In Service Fabric, those are the same. You're looking for federation of two specifically different clusters, and the question then is what do you think that really buys you? In our comparisons to other platforms and looking at customer reports, the main downside to that layout is that management of the whole environment and handling things like upgrades of the underlying platform become harder. When you have a single cluster/environment stretched across those regions, then you don't have those problems, and if you have the ability to express your workload the way you want then it shouldn't matter. Early thinking about this sort of difficulty is why we built SF to be able to span regions without having to stand up separate clusters in the first place.

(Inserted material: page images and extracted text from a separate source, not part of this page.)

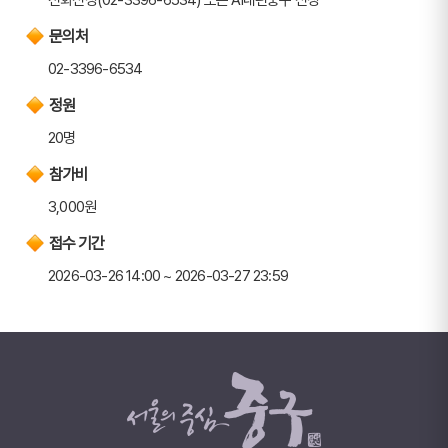
문의처
02-3396-6534
정원
20명
참가비
3,000원
접수 기간
2026-03-26 14:00 ~ 2026-03-27 23:59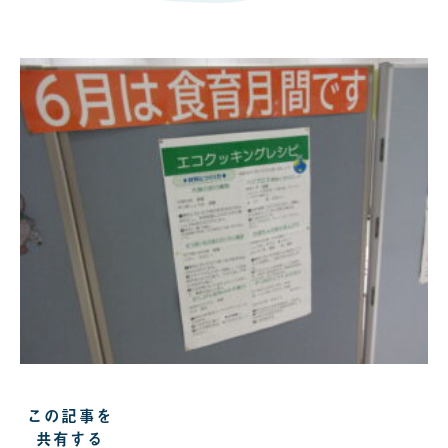
この記事を
共有する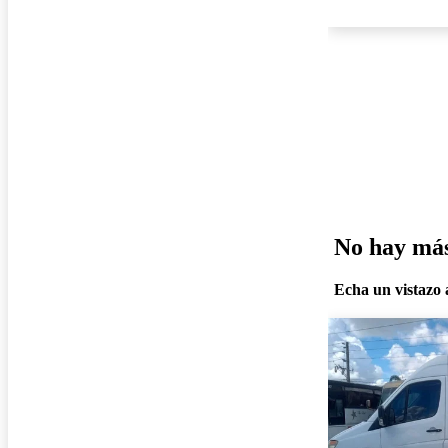
No hay más 
Echa un vistazo a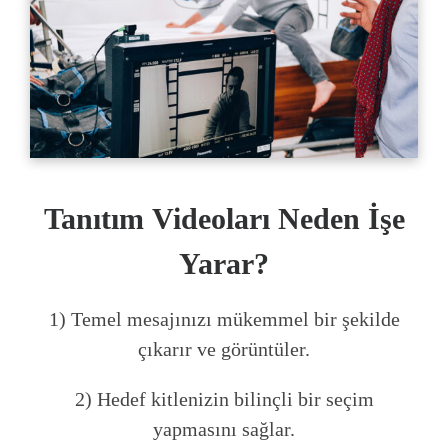
Tanıtım
Videoları Neden İşe
Yarar?
1) Temel mesajınızı mükemmel bir şekilde
çıkarır ve görüntüler.
2) Hedef kitlenizin bilinçli bir seçim
yapmasını sağlar.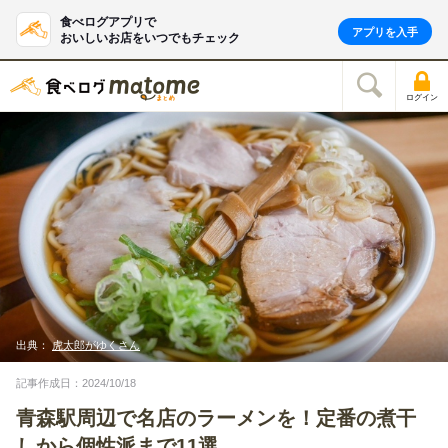
食べログアプリで
アプリを入手
おいしいお店をいつでもチェック
ログイン
出典：
虎太郎がゆくさん
記事作成日：2024/10/18
青森駅周辺で名店のラーメンを！定番の煮干
しから個性派まで11選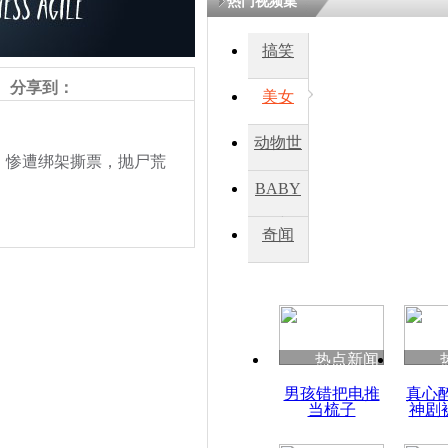
热门视频集
搞笑
四川一精神
病发持大锤
分享到：
美女
动物世
探访传承四
，惨遭绑架撕票，抛尸荒
俗：近万民
界
BABY
英省亲送行
秀
奇闻
小伙骑车逆
崩溃 网上
因
责任编辑：【
钟元霞
】
热点新闻
四川兴文苗
男孩错把电推
真心
度苗族花山
当梳子
神剧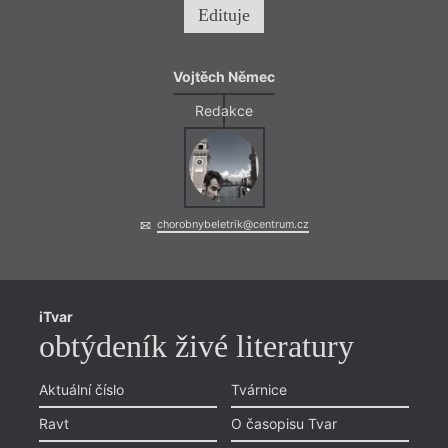
Edituje
Vojtěch Němec
Redakce
chorobnybeletrik@centrum.cz
iTvar
obtýdeník živé literatury
Aktuální číslo
Tvárnice
Ravt
O časopisu Tvar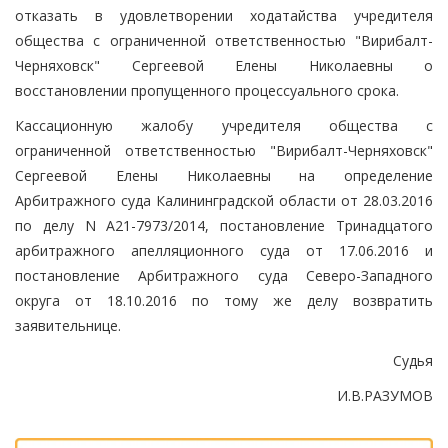
отказать в удовлетворении ходатайства учредителя
общества с ограниченной ответственностью "Вирибалт-
Черняховск" Сергеевой Елены Николаевны о
восстановлении пропущенного процессуального срока.
Кассационную жалобу учредителя общества с
ограниченной ответственностью "Вирибалт-Черняховск"
Сергеевой Елены Николаевны на определение
Арбитражного суда Калининградской области от 28.03.2016
по делу N А21-7973/2014, постановление Тринадцатого
арбитражного апелляционного суда от 17.06.2016 и
постановление Арбитражного суда Северо-Западного
округа от 18.10.2016 по тому же делу возвратить
заявительнице.
Судья
И.В.РАЗУМОВ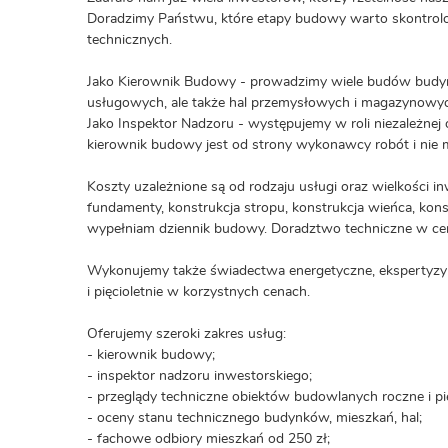
Doradzimy Państwu, które etapy budowy warto skontro
technicznych.
Jako Kierownik Budowy - prowadzimy wiele budów budyn
usługowych, ale także hal przemysłowych i magazynowy
Jako Inspektor Nadzoru - występujemy w roli niezależnej 
kierownik budowy jest od strony wykonawcy robót i nie m
Koszty uzależnione są od rodzaju usługi oraz wielkości i
fundamenty, konstrukcja stropu, konstrukcja wieńca, kon
wypełniam dziennik budowy. Doradztwo techniczne w cen
Wykonujemy także świadectwa energetyczne, ekspertyzy i
i pięcioletnie w korzystnych cenach.
Oferujemy szeroki zakres usług:
- kierownik budowy;
- inspektor nadzoru inwestorskiego;
- przeglądy techniczne obiektów budowlanych roczne i pię
- oceny stanu technicznego budynków, mieszkań, hal;
- fachowe odbiory mieszkań od 250 zł;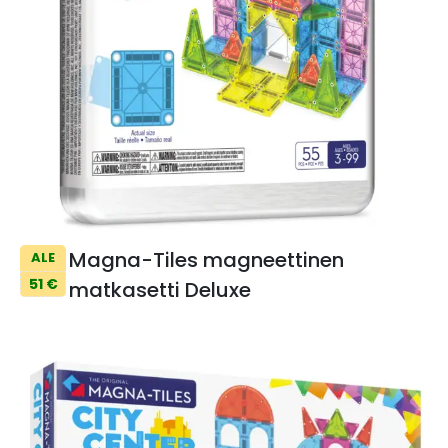
Magna-Tiles magneettinen
ALE
51 €
matkasetti Deluxe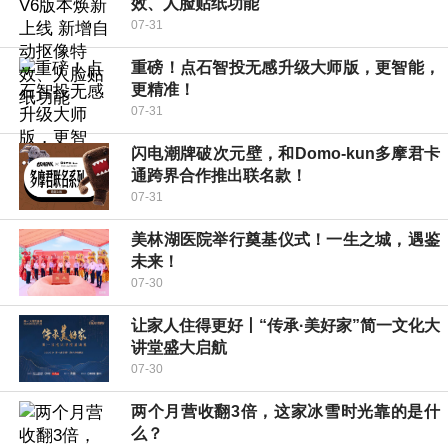
效、人脸贴纸功能
07-31
重磅！点石智投无感升级大师版，更智能，
更精准！
07-31
闪电潮牌破次元壁，和Domo-kun多摩君卡
通跨界合作推出联名款！
07-31
美林湖医院举行奠基仪式！一生之城，遇鉴
未来！
07-30
让家人住得更好丨“传承·美好家”简一文化大
讲堂盛大启航
07-30
两个月营收翻3倍，这家冰雪时光靠的是什
么？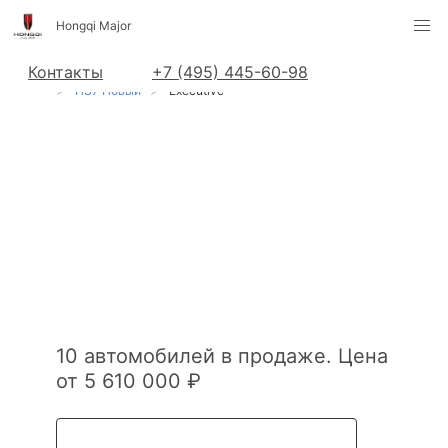
Hongqi Major
Контакты
+7 (495) 445-60-98
Hongqi в Москве
Автомобили в наличии
HS7 Новый
Executive
Hongqi HS7
Новый Executive
в наличии в
Москве
10 автомобилей в продаже. Цена
от 5 610 000 ₽
Все Hongqi HS7 Новый в наличии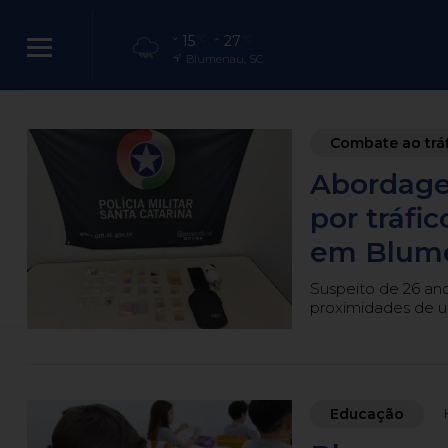
15
27
°C
°C
Comentar
Blumenau, SC
Jovem é encont
Combate ao trá
Abordage
bairro Vorst
por tráfi
em Blum
Crime foi registra
Suspeito de 26 an
proximidades de u
Educação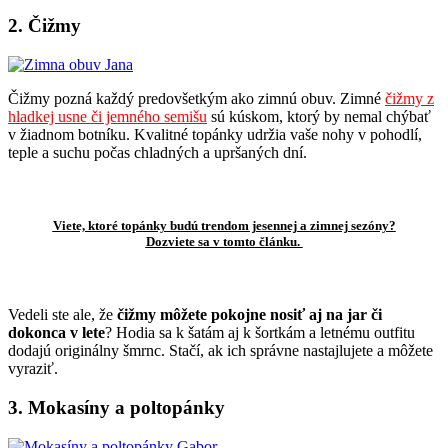
2. Čižmy
Čižmy pozná každý predovšetkým ako zimnú obuv. Zimné
čižmy z
hladkej usne či jemného semišu
sú kúskom, ktorý by nemal chýbať
v žiadnom botníku. Kvalitné topánky udržia vaše nohy v pohodlí,
teple a suchu počas chladných a upršaných dní.
Viete, ktoré topánky budú trendom jesennej a zimnej sezóny?
Dozviete sa v tomto článku.
Vedeli ste ale, že
čižmy môžete pokojne nosiť aj na jar či
dokonca v lete
? Hodia sa k šatám aj k šortkám a letnému outfitu
dodajú originálny šmrnc. Stačí, ak ich správne nastajlujete a môžete
vyraziť.
3. Mokasíny a poltopánky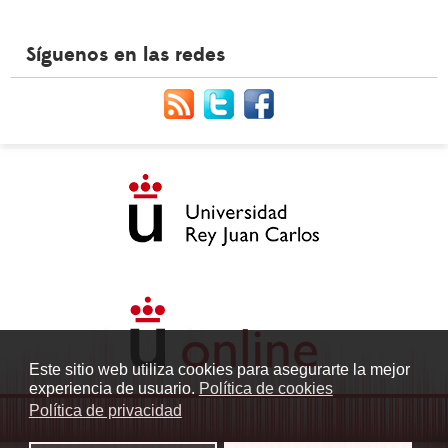
Síguenos en las redes
Este sitio web utiliza cookies para asegurarte la mejor
experiencia de usuario.
Política de cookies
Política de privacidad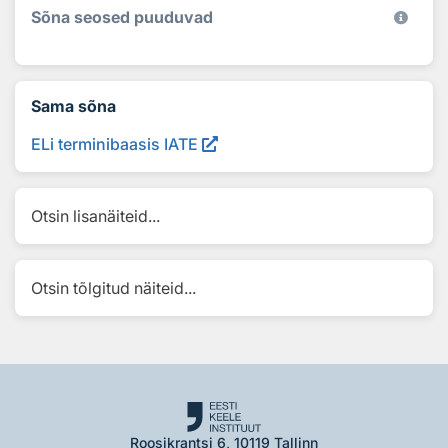
Sõna seosed puuduvad
Sama sõna
ELi terminibaasis IATE
Otsin lisanäiteid...
Otsin tõlgitud näiteid...
Roosikrantsi 6, 10119 Tallinn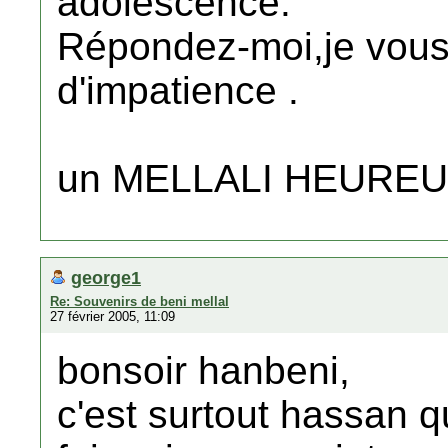
adolescence.
Répondez-moi,je vous
d'impatience .
un MELLALI HEUR
george1
Re: Souvenirs de beni mellal
27 février 2005, 11:09
bonsoir hanbeni,
c'est surtout hassan qu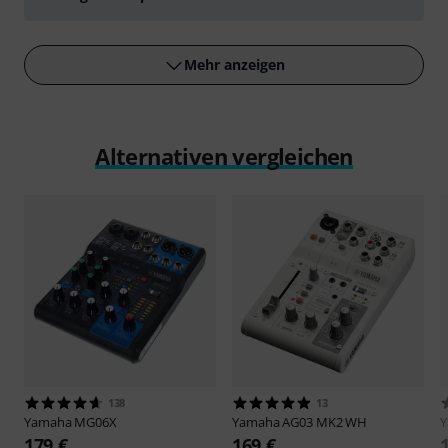
Mehr anzeigen
Alternativen vergleichen
138
13
Yamaha
MG06X
Yamaha
AG03 MK2 WH
179 €
169 €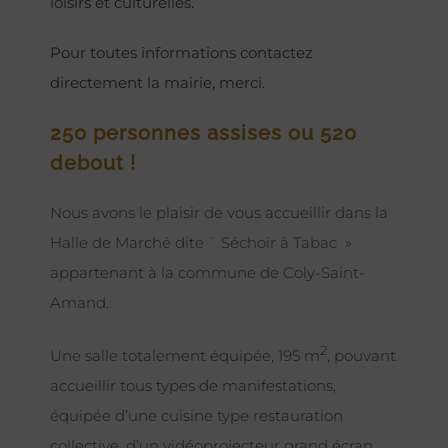
loisirs et culturelles.
Pour toutes informations contactez
directement la mairie, merci.
250 personnes assises ou 520
debout !
Nous avons le plaisir de vous accueillir dans la
Halle de Marché dite ¨ Séchoir à Tabac »
appartenant à la commune de Coly-Saint-
Amand.
2
Une salle totalement équipée, 195 m
, pouvant
accueillir tous types de manifestations,
équipée d’une cuisine type restauration
collective, d’un vidéoprojecteur grand écran,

Node federation and Cluster federation are not the same thing in any system. Service fabric offers node federation but does not offer cluster federation. In service fabric, you completely lose any concept of two different cluster identities. In a dream world, I would set things up how I want for a phantom fake region and just checkbox what regions I actually want to support. Please see all my above comments for what I mean about how cross region communications and latencies should be accomplished. Just naive strong consistency and a single leader will not accomplish what I'm looking for.

This disaster recovery topic , which was already referenced, discusses when and why you may want to build multi-regional clusters. Check out this case study from Cortana. I want to be very clear that clusters spanned across regions is a scenario that SF has supported for years. The main issues you've identified around networking are correct, but we don't have much control over that. This is a video where we demonstrate both cross-region and cross-azure-az clusters. In the associated decks, please see slides 16-27 specifically on this topic. This is a link to a template for ARM which should get you started.

In none of these documents or videos do I see a concept of "pefix override". Maybe I'm just missing it but this is specifically what I was talking about I'm unable to find any documentation on as this was suggested as a way to make geo clusters "easier". Thanks for the information you've shared though, it's great to have all those links in one place.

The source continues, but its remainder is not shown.